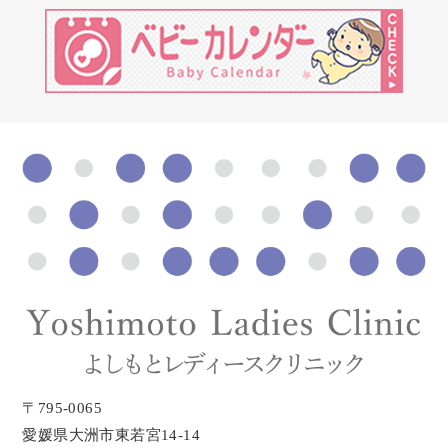
〒795-0065
愛媛県大洲市東若宮14-14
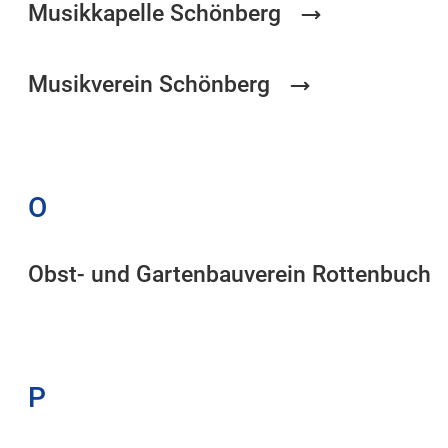
Musikkapelle Schönberg
Musikverein Schönberg
O
Obst- und Gartenbauverein Rottenbuch
P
- - - - -
_Task_
Output the entries exactly as they appear, with no pictures included.

_Written reply_
〒795-0065
愛媛県大洲市東若宮14-14
Musikkapelle Schönberg
Musikverein Schönberg
O
Obst- und Gartenbauverein Rottenbuch
P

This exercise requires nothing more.